Me recuerda a algo que siempre me ha fascinado de la ciencia ficción: su capacidad para mostrarnos el presente con más claridad que el realismo. «1984» no era sobre el futuro. «Blade Runner» no hablaba de replicantes. Hablaban de nosotros, de nuestras estructuras de poder, de cómo la vigilancia y el control se normalizan.
El caso Epstein es nuestra distopía real. Un sistema de justicia que funciona de manera diferente según tu cuenta bancaria. Instituciones diseñadas para proteger que eligen proteger a quien no lo merece. Verdades enterradas bajo capas de dinero y conexiones.
Y en medio de todo eso, una periodista que decidió que la verdad importaba más que la comodidad.
Vivimos en una era donde los hechos se diluyen en narrativas convenientes. Por eso proyectos como este importan. No porque nos vayan a decir algo que no sepamos, sino porque nos recuerdan que la verdad requiere trabajo. Persistencia. Coraje.
Detrás de cada titular hay personas que arriesgaron todo para que esa verdad saliera a la luz.
La pregunta que me queda es si estaremos preparados para verla. No la serie, sino lo que representa: un recordatorio de que nuestras instituciones pueden fallar, de que la justicia no es automática, de que el poder sin vigilancia se corrompe inevitablemente.
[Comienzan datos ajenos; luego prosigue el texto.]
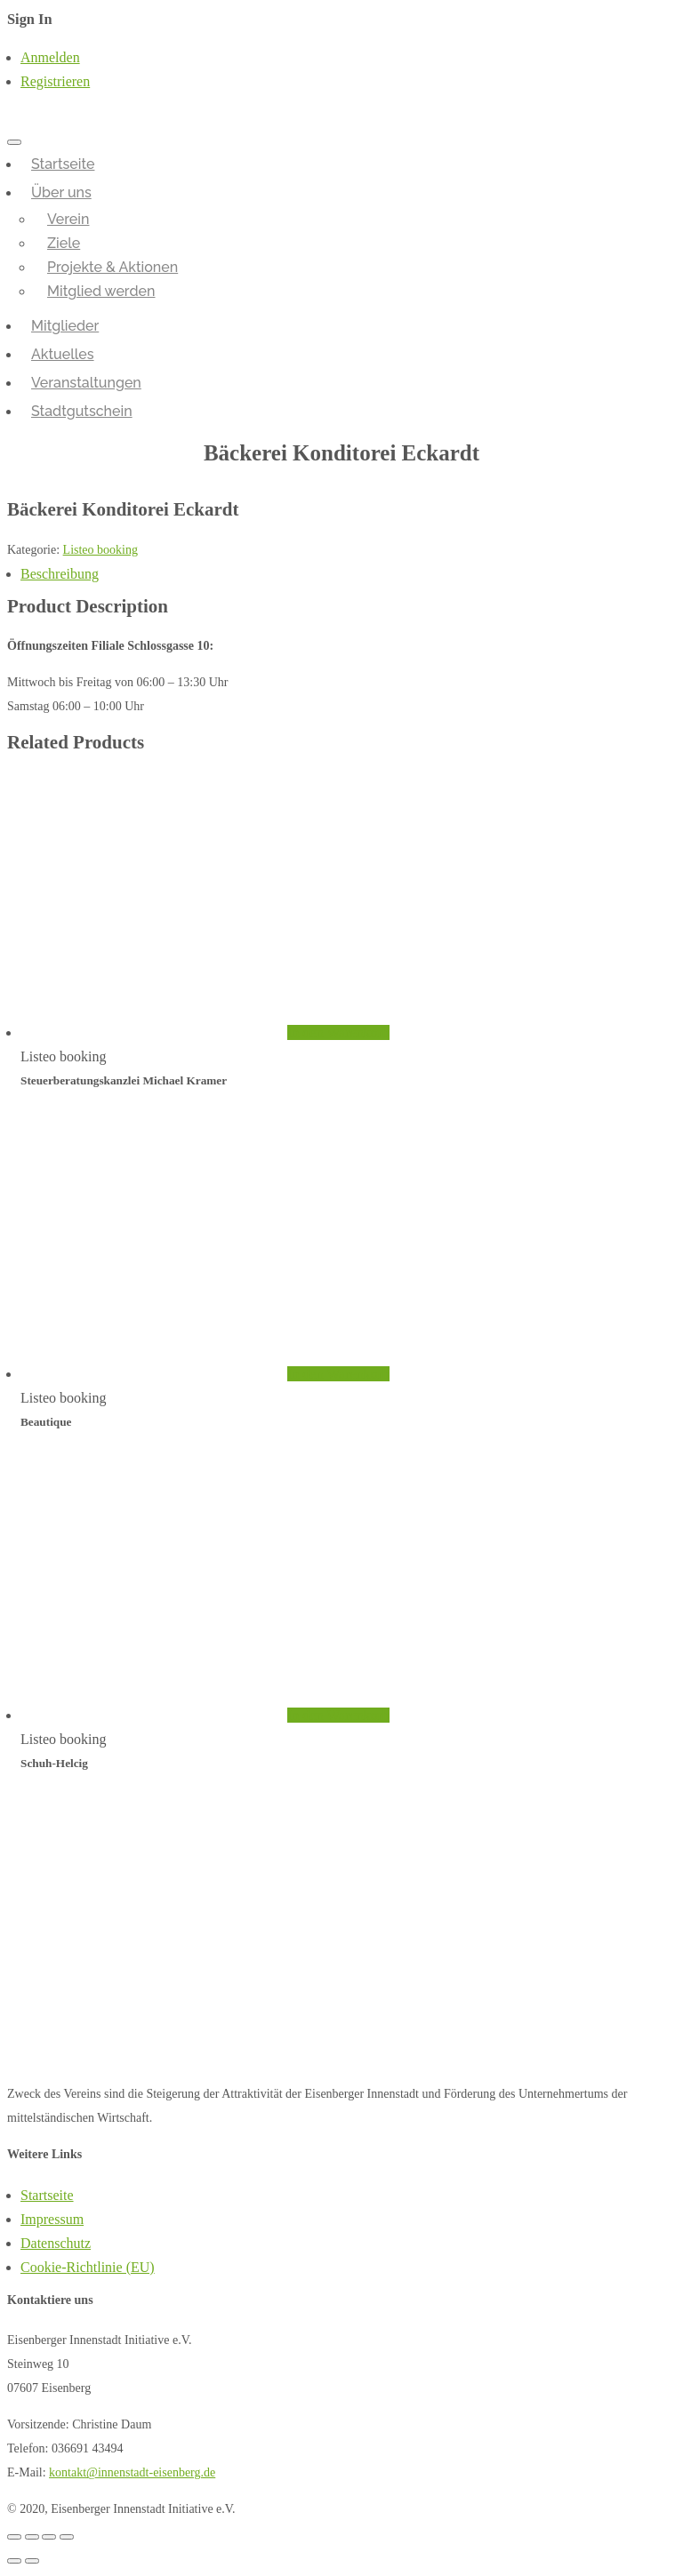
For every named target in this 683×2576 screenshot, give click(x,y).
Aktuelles (62, 354)
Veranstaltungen (86, 382)
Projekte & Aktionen (112, 267)
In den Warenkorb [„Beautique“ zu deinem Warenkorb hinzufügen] (338, 1373)
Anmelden (50, 57)
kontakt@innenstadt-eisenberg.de (132, 2472)
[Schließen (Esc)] (14, 2537)
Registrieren (55, 81)
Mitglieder (65, 325)
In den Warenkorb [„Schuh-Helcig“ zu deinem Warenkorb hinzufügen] (338, 1715)
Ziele (63, 243)
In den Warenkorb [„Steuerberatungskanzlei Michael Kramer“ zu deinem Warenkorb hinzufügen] (338, 1032)
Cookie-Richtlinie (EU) (87, 2267)
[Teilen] (32, 2537)
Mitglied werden (101, 291)
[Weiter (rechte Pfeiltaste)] (32, 2561)
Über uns (61, 192)
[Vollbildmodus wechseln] (49, 2537)
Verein (68, 219)
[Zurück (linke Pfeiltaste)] (14, 2561)
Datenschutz (55, 2243)
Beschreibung (59, 573)
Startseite (62, 164)
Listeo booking (100, 549)
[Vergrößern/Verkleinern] (67, 2537)
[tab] (348, 574)
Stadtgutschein (82, 411)
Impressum (52, 2219)
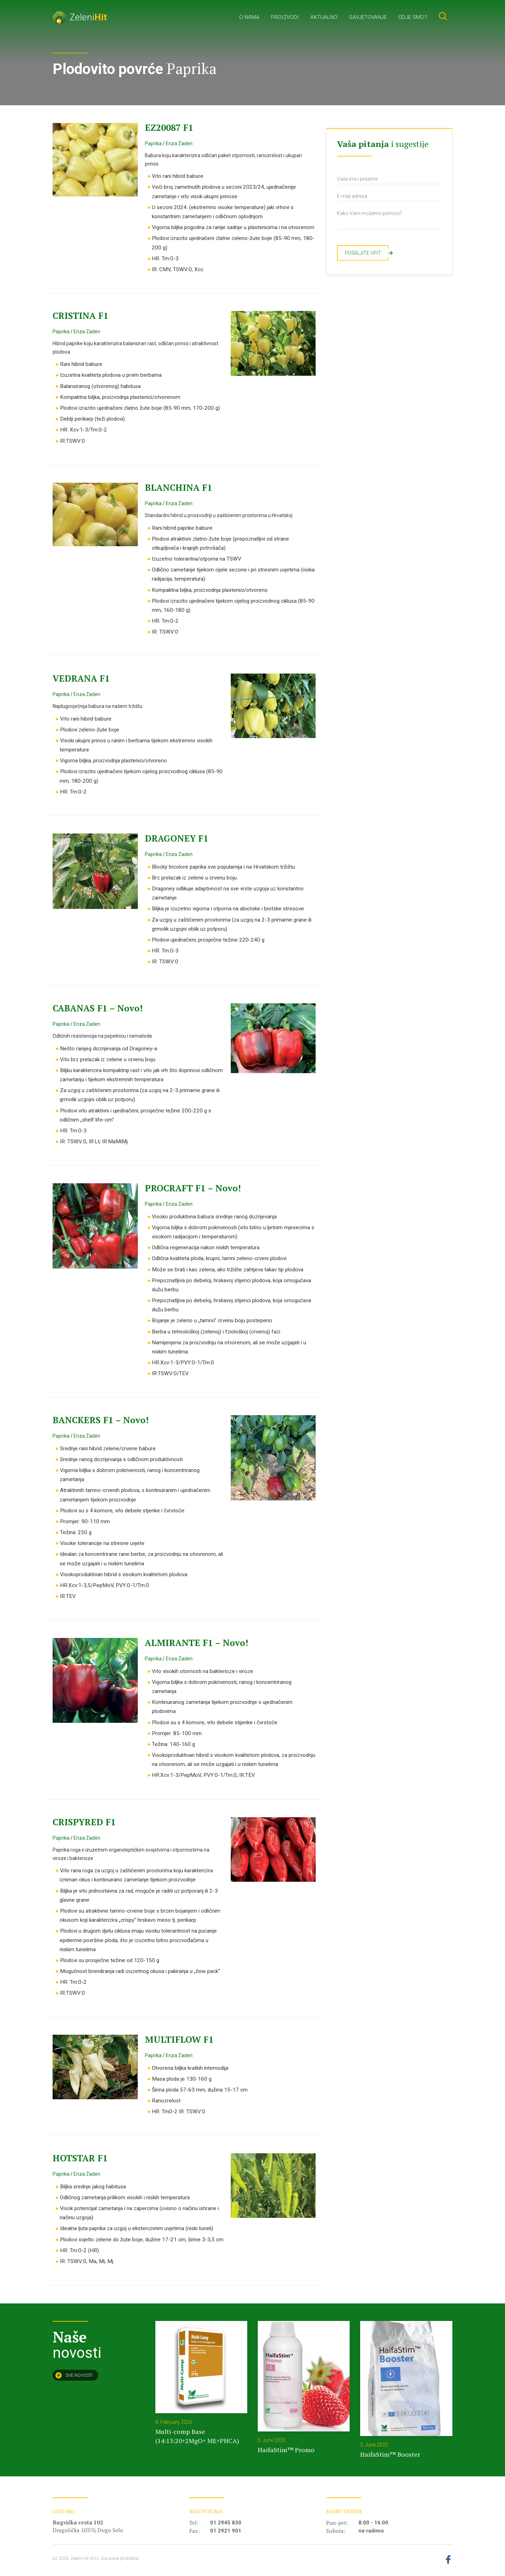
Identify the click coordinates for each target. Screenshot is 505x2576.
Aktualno (323, 17)
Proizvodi (285, 17)
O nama (249, 17)
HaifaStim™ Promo (286, 2449)
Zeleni (80, 17)
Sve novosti (74, 2375)
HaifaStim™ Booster (390, 2454)
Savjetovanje (368, 17)
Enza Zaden (179, 143)
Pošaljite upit (367, 252)
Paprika (153, 143)
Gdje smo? (412, 17)
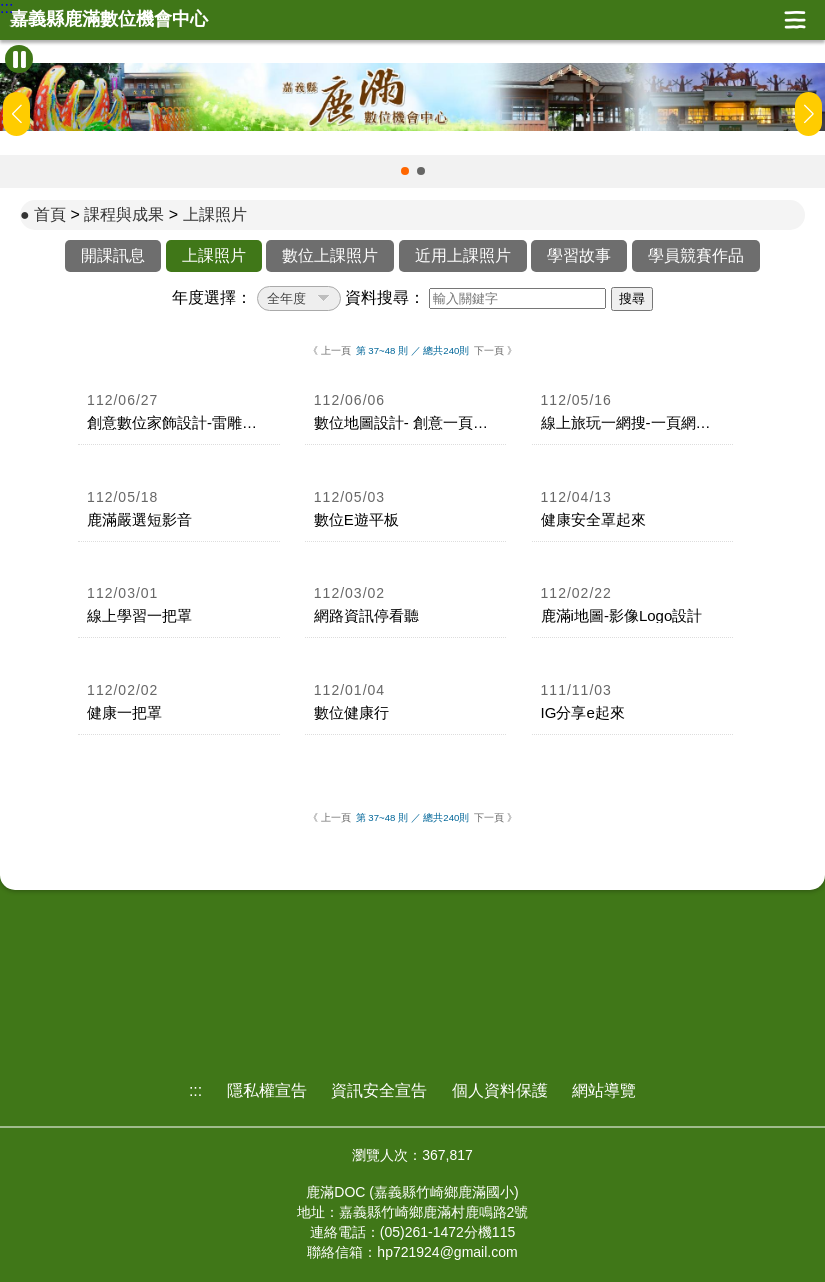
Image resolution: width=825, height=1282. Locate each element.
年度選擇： (212, 297)
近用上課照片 (463, 255)
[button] (405, 171)
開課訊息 (113, 255)
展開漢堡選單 (795, 20)
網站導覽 (604, 1090)
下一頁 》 (495, 350)
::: (6, 8)
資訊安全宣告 (379, 1090)
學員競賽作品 (696, 255)
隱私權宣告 (267, 1090)
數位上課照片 (330, 255)
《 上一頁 (329, 350)
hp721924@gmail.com (447, 1252)
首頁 (50, 214)
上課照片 (215, 214)
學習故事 (579, 255)
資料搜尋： (385, 297)
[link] (178, 413)
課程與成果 (124, 214)
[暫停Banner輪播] (19, 59)
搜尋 (632, 298)
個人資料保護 (500, 1090)
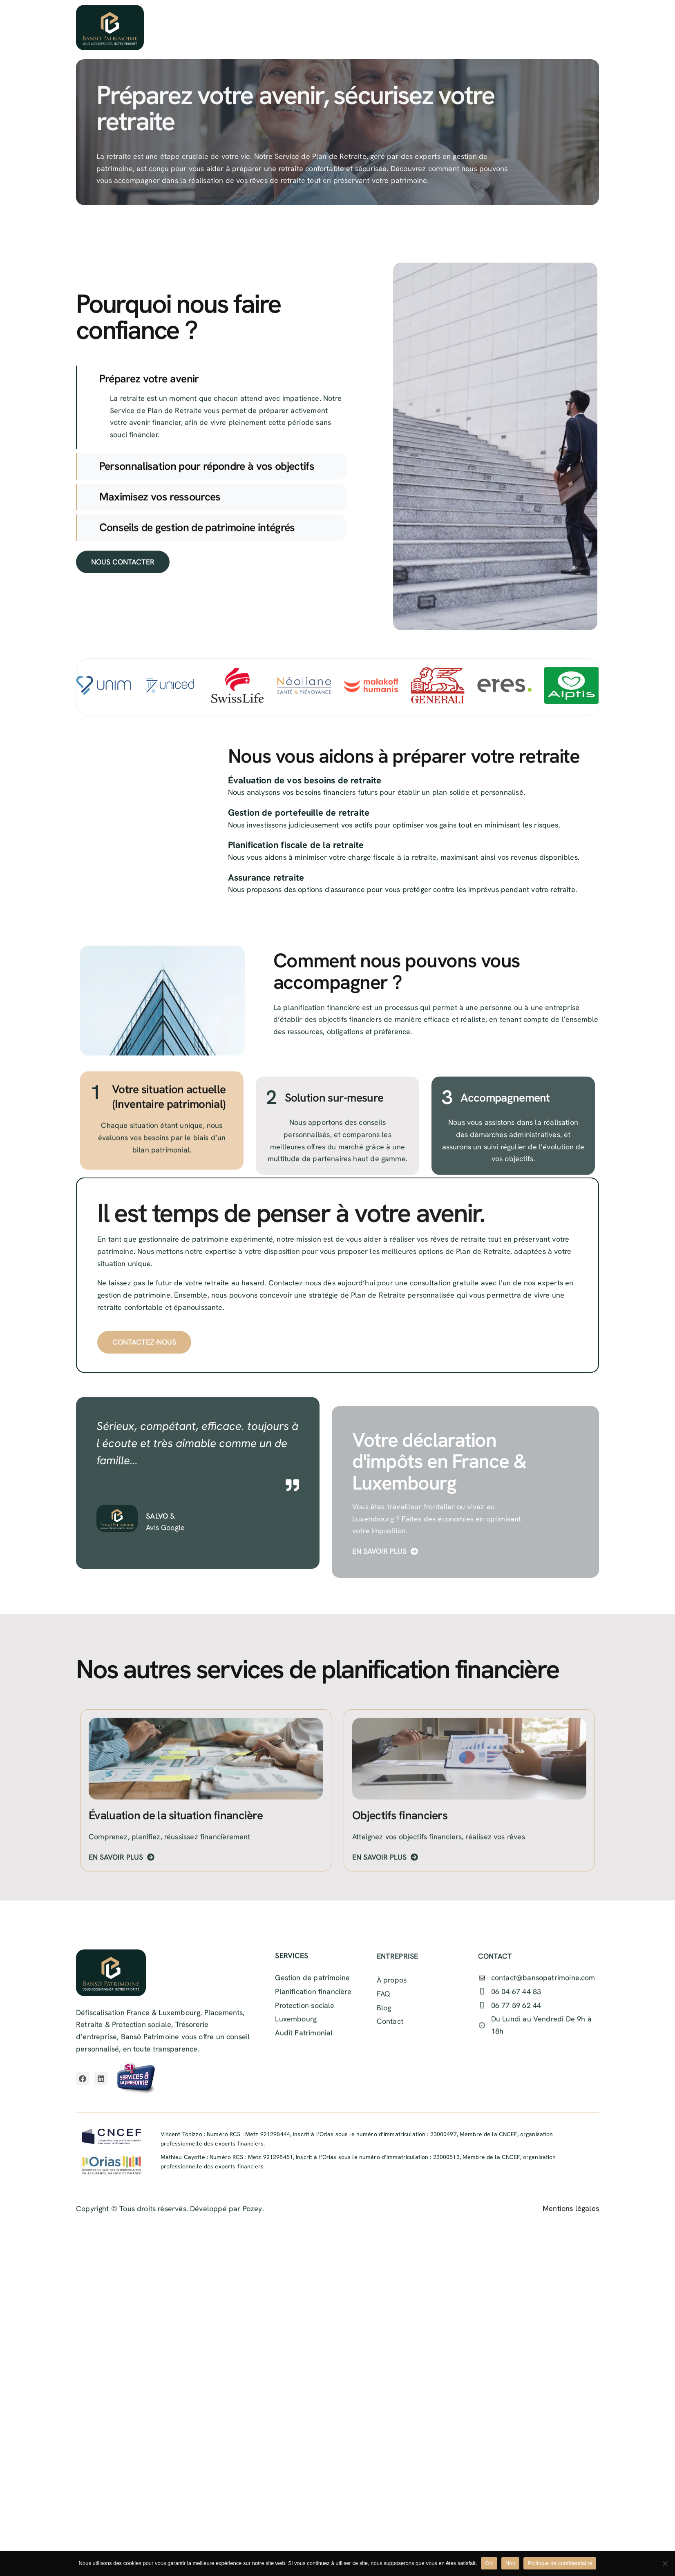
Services (334, 27)
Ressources (396, 27)
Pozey (252, 2220)
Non (510, 2563)
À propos (277, 27)
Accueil (227, 27)
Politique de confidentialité (559, 2563)
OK (489, 2563)
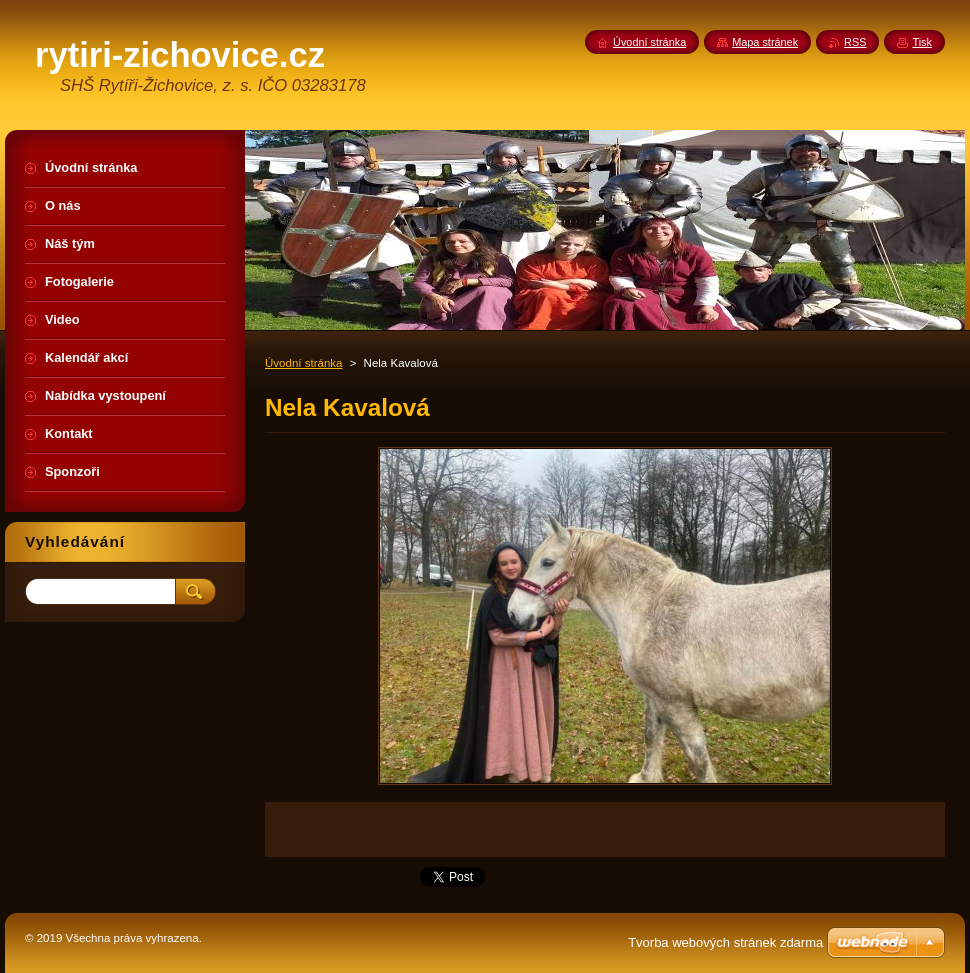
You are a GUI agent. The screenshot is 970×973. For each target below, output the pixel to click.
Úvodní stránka (303, 363)
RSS (855, 42)
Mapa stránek (765, 42)
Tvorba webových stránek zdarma (725, 942)
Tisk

Quizá esa sea la función más importante de este tipo de ficción: no entretenernos, sino mantenernos incómodos. Porque solo desde la incomodidad podemos empezar a cambiar las cosas. Solo cuando vemos el sistema con claridad podemos imaginar uno diferente.
Y eso, al final, es lo que siempre ha hecho la mejor ciencia ficción: mostrarnos el mundo tal como es, para que podamos imaginar cómo podría ser.